Country’s largest real estate firm by market capitalisation is gearing up to launch REITs worth up Rs.6,000 crore in two tranches over the next two years.
REITs are listed entities that primarily invest in leased office and retail assets, allowing developers to raise funds by selling completed buildings to investors and listing them on stock exchanges as trust. Investors earn return on investment either through value appreciation or rental income generated from commercial assets.
REITs will also give overseas investors a chance to invest in lease rental generating assets, an asset class otherwise prohibited for foreigners.
DLF is currently putting together commercial office assets totalling around 25 million square feet of land into the REITs portfolio. As part of the process, promoters of DLF have decided to sell around 40% of its stake in DLF Cyber City Developers Ltd (DCCDL), a rental arm of the company to institutional investors. DCCDL earns around Rs.2,200 crore a year from rentals.
“Basically what is going on right now is divestment (of commercial portfolios) and to get foreign investors into the REIT portfolio. They have to come in the fair market valuation. In the first two quarters of the year, we would have brought all the funds and complete with our first stage which is to form an SPV,” Talwar said.

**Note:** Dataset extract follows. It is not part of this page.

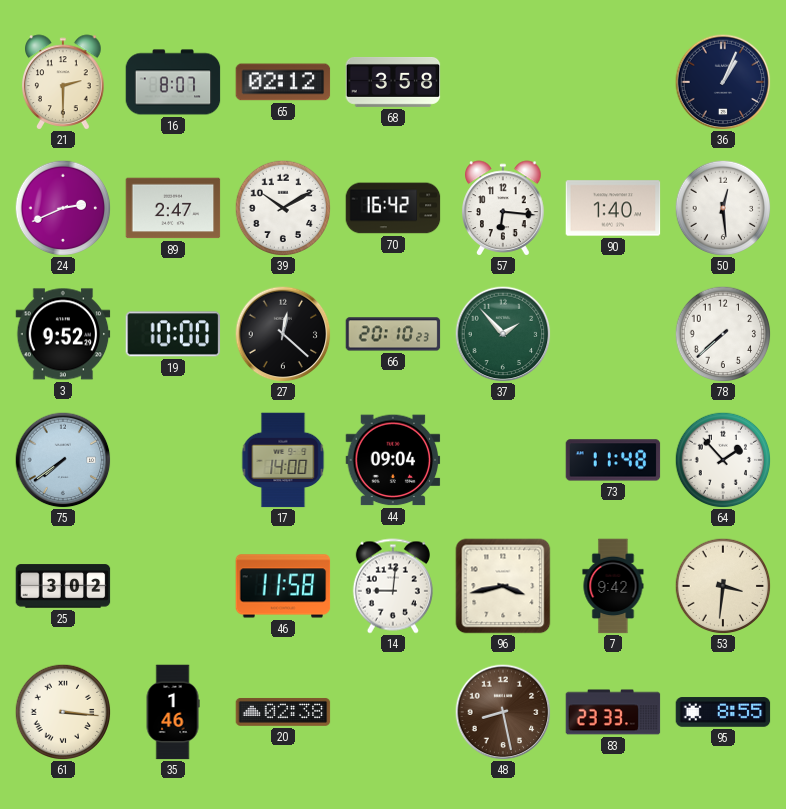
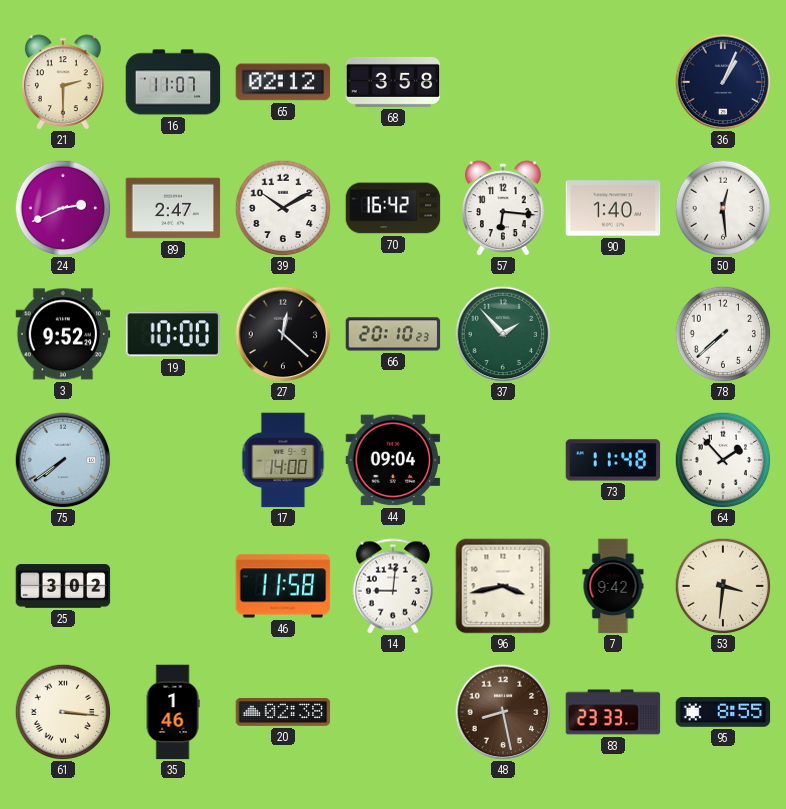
16: 8:07 -> 11:07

The listing of REITs, which many believe would bring stability and attract funds to the sector, has not been able to take off mainly due to tax hurdles.
Finance minister Arun Jaitley in the Union budget on Monday proposed to exempt REITs from the purview of dividend distribution tax (DDT), removing a significant hurdle to floating it in India.
“Exemption of DDT on REIT along with the FDI (foreign direct investment) policy changes in December last year will help get huge inflows from foreign institutional investors. For foreign institutional investors, the taxation was making it a lower return product for them. Now this (exemption) increases return and thereby attract more inflow of funds,” he said.
Anuj Puri, chairman and country head of JLL India, said with the proposal to remove DDT, REITs would become a realty soon with few listings likely to happen this year either by financial institutions or developers.
“Currently, around 229 million sq. ft of office space can be seen as REIT-compliant. If we assume that even 50% of these get listed, we are looking at a total REITs listing worth $18.5 billion,” Puri said.